__Required action__: Everything from the line that contains "purpose of this exhibition will have been" to the end of the data below is to be reproduced verbatim; leave all else out.

· · ·

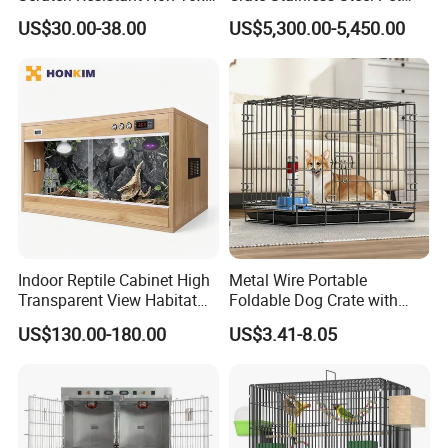
All-Season Indoor 20 Lbs
Clinic Veterinary Oxygen
US$30.00-38.00
US$5,300.00-5,450.00
Capacity Bed
Cage
Product Description
Multi -functional side #table, cat's lounge,
sharing of people with pets, let pets integrate
into your life. The unique cat hole design can
ensure that the cat's entry and exit can be
Indoor Reptile Cabinet High
Metal Wire Portable
guaranteed.
Transparent View Habitat
Foldable Dog Crate with
Box
Removeable Tray
The classic gray wood grain and the black
US$130.00-180.00
US$3.41-8.05
metal framework combine to bring an elegant
atmosphere to your home, provide a
comfortable residence to the cat, add fun, and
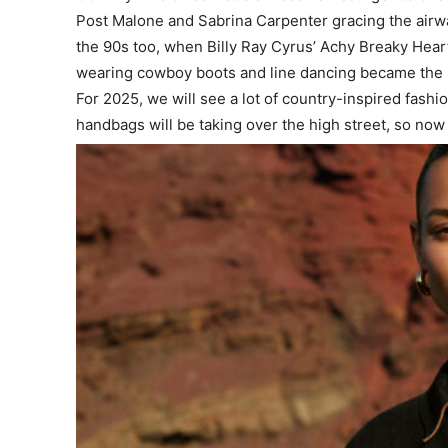
Post Malone and Sabrina Carpenter gracing the airw
the 90s too, when Billy Ray Cyrus’ Achy Breaky Hear
wearing cowboy boots and line dancing became the l
For 2025, we will see a lot of country-inspired fashi
handbags will be taking over the high street, so no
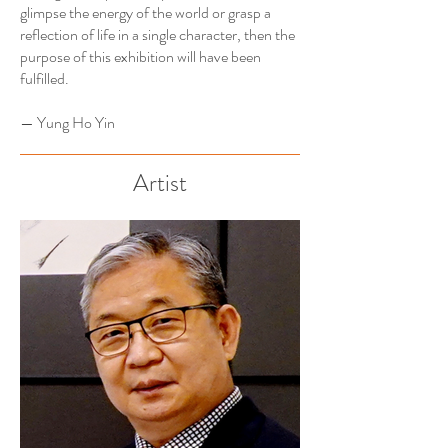
glimpse the energy of the world or grasp a
reflection of life in a single character, then the
purpose of this exhibition will have been
fulfilled.
— Yung Ho Yin
Artist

· · ·

__Task output__:
purpose of this exhibition will have been
fulfilled.
— Yung Ho Yin
Artist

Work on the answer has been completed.